ANTECEDENTES PERSONALES
• No alergias medicamentosas conocidas.
• HTA.
• Enfermedad Dupuytren.
• Enfisema, bronquiectasia.
• Etilismo crónico.
• Tratamiento habitual: Nitroglicerina parche 10mg/24h ; Clopidroglel75mg/AAS 100mg /24h ; Amlodipino
10mg/24h ; Mepifilina.
ENFERMEDAD ACTUAL
ANAMNESIS:
Paciente 59 años que acude al servicio de urgencias derivado desde el Hospital de Montilla para realización de TAC
craneal tras haber recibido un traumatismo en la región temporal derecha por una agresión mientras estaba en un
bar. No pérdida de conocimiento. Refiere haber bebido 3-4 copas de vino. En el TAC craneal se objetiva hematoma
subdural agudo. El paciente está en tratamiento actual con doble antiagregación. Nos contactan desde Neurocirugía
que, dada la exploración neurológica del paciente, que preserva de momento un GCS de 15 puntos, no es indicación
actual de cirugía urgente, que sí se replantearía en caso de deterioro neurológico en las próximas horas. Se decide
ingreso en nuestra unidad para vigilancia neurológica estrecha.
EXPLORACIÓN:
• Buen estado general, consciente, orientado y colaborador. Fetor enólico.
• Normohidratado y normoperfundido.
• Hemodinámicamente estable. TA 139/87. FC 75 lpm.
• Eupneico en reposo. SatO2 98% respirando aire ambiente.
• ACR: rtímico a buena frecuencia, sin soplos. MV disminuido sin ruidos sobreañadidos.
• MMII: no edemas ni signos de TVP.
PRUEBAS COMPLEMENTARIAS
TC CRÁNEO:
Hematoma extraxial derecho de morfología subdural de hasta 1 cm de espesor, en hemisferio cerebral derecho, que
ejerce un efecto masa discreto con borramiento de surcos hemisféricos, pero que no desplaza la línea media, en base
a que presenta un aumento de espacios extraaxiales mayor a lo esperado respecto a la edad de la paciente (atrofia
parénquima).
No líneas de fractura.
Hematoma de partes blandas, parietal derecho.
TAC de cráneo control: Hematoma subdural agudo derecho, de tamaño y aspecto similar al estudio previo, aunque
con algo menos de efecto compresivo sobre estructuras de línea media y sin claros signos de herniación subfalciana.
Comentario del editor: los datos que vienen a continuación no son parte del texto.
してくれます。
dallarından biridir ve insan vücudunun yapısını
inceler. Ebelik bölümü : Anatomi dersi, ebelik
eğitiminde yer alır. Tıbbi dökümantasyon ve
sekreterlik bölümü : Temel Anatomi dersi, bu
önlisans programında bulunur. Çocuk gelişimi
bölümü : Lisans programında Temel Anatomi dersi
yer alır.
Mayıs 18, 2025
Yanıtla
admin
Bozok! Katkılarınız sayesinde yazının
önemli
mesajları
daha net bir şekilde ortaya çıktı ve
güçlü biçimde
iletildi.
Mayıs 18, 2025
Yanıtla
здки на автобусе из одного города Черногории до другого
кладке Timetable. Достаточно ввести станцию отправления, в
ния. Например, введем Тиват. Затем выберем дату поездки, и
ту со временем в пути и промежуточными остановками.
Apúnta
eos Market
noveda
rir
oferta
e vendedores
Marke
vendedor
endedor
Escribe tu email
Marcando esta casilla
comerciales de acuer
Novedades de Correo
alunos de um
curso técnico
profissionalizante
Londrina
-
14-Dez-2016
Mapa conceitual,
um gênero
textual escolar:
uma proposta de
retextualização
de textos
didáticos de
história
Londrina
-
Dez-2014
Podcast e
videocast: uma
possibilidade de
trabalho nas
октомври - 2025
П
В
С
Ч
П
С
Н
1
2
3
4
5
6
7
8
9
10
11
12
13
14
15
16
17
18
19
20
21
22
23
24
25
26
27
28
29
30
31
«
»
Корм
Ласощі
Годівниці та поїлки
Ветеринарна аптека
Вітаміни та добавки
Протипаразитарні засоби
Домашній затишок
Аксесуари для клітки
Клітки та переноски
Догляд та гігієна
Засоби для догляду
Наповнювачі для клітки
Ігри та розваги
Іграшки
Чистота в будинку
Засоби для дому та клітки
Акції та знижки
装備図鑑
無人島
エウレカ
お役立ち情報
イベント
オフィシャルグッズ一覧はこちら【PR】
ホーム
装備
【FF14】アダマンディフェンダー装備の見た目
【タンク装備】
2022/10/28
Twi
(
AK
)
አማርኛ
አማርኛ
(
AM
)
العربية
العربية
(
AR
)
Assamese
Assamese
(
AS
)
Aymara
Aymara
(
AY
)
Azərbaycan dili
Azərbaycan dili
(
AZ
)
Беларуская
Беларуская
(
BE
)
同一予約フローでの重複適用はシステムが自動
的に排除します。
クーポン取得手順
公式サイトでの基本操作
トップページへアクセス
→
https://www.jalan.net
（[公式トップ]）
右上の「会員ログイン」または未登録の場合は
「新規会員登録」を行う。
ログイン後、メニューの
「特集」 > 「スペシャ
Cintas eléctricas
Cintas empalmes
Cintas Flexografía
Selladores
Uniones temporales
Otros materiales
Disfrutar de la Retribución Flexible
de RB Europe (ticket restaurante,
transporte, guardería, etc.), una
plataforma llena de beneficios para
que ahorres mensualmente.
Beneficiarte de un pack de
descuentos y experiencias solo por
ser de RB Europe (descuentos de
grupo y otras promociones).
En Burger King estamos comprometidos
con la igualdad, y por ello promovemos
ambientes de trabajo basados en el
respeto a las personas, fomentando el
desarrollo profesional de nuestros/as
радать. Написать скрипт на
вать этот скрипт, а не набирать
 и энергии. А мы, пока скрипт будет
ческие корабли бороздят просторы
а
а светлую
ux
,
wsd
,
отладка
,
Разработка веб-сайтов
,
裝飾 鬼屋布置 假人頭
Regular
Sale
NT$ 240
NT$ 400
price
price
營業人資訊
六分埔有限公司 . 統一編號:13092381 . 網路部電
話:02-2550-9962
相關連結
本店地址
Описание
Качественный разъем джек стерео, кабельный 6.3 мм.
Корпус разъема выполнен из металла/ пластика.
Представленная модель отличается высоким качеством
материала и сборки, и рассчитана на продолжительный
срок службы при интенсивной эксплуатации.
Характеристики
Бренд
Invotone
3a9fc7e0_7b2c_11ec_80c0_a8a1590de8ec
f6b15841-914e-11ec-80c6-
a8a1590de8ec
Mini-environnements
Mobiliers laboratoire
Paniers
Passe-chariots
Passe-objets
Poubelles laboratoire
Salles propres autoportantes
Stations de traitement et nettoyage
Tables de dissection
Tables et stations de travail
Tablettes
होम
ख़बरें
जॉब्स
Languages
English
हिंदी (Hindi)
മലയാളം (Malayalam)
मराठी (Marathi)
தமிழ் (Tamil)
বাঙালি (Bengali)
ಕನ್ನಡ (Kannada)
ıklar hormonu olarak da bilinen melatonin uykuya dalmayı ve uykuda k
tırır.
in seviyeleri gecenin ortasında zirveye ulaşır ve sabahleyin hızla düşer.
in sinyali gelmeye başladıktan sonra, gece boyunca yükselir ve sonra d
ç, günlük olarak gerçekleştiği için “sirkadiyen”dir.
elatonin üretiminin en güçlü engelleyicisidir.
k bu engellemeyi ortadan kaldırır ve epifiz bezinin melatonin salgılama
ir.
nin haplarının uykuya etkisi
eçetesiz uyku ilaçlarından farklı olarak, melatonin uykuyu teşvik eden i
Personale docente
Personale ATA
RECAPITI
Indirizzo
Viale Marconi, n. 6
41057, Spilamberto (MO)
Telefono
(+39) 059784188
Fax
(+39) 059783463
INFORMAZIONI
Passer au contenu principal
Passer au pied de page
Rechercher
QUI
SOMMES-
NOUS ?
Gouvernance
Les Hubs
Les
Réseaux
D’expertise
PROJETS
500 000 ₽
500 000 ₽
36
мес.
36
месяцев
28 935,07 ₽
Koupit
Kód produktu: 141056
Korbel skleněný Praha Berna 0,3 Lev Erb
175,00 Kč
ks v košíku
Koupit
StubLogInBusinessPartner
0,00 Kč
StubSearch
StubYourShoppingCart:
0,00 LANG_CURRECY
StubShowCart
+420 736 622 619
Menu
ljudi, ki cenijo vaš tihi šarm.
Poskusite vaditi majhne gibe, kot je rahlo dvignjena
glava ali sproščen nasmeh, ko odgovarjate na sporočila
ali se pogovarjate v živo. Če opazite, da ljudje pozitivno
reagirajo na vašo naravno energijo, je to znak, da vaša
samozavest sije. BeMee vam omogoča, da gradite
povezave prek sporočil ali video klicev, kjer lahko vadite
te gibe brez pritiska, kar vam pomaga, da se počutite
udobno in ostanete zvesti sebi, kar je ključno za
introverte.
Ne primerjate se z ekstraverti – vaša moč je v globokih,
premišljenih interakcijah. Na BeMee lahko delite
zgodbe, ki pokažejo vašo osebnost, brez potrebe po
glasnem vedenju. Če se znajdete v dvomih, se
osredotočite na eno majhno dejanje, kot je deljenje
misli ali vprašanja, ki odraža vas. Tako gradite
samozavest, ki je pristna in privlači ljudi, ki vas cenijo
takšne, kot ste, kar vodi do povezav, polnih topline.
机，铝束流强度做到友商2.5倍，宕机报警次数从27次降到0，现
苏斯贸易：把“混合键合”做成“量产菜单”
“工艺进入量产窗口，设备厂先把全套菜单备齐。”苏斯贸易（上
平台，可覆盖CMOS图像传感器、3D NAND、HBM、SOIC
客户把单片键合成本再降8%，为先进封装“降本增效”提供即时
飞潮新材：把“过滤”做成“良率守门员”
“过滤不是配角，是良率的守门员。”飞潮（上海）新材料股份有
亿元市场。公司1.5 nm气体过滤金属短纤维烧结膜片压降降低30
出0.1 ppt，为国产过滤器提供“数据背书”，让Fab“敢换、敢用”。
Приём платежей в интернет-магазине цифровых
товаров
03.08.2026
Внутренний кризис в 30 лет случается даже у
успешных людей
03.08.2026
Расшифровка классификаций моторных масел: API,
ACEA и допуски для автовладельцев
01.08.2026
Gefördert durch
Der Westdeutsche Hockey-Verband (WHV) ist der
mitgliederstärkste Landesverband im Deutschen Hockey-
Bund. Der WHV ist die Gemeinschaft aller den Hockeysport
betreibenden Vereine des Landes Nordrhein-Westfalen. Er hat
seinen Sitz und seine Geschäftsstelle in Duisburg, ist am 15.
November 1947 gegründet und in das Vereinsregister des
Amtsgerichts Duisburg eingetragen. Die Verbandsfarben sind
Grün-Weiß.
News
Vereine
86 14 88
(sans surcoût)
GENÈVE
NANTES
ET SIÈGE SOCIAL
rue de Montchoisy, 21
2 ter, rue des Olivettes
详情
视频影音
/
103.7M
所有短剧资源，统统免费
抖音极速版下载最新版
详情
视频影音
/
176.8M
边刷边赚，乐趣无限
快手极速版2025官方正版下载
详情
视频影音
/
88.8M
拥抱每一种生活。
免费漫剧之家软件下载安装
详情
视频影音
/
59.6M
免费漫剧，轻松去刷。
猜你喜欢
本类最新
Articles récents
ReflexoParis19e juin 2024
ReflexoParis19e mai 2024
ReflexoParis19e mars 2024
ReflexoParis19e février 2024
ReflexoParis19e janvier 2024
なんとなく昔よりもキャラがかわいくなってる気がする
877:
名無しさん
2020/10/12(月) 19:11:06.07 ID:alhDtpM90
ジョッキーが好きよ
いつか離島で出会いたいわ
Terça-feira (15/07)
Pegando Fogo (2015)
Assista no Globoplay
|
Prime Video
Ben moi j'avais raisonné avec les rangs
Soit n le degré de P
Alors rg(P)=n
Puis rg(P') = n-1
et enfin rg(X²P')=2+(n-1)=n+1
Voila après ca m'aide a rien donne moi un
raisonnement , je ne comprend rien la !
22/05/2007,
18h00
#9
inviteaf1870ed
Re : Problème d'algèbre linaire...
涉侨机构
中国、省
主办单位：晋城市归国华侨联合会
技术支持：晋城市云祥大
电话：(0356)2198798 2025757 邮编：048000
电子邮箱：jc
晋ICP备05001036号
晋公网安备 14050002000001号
Borramiento generalizado de surcos de hemisferio cerebral derecho. Discreta dilatación del asta temporal derecha.
Imagen de infarto lacunar en caudado derecho
En conclusión: no existen cambios significativos en el tamaño del hematoma subdural, aunque presenta menor efecto
de masa sobre estructuras de línea media.
EVOLUCIÓN Y CURSO CLÍNICO
3 días de ingreso en UCI: Hematoma subdural derecho.
Actualmente:
• Neurológicamente consciente, orientado sin focalidad neurológica, pupilas isocóricas y reactivas a la luz,
orientado en tiempo y espacio, muy verborreico, EVA 0. Se repite TAC de cráneo control a las 48-72 h con
similares imágenes, pendiente de informe, Añado benzodiacepinas el tratamiento, para controlar la
deprivación alcohólica que va a presentar al paciente
• Hemodinámicamente estable sin precisar aminas vasoactivas, lactato normal
• Abdomen: se inicia dieta oral
• Función renal conservada
• Infeccioso no signos clínicos ni analíticos de infección.
PLAN DE ACTUACIÓN
1. Vigilancia neurológica.
2. Ajuste de tratamiento. Se suspende doble antiagregación.
3. Si deterioro neurológico, contactar con Neurocirugía.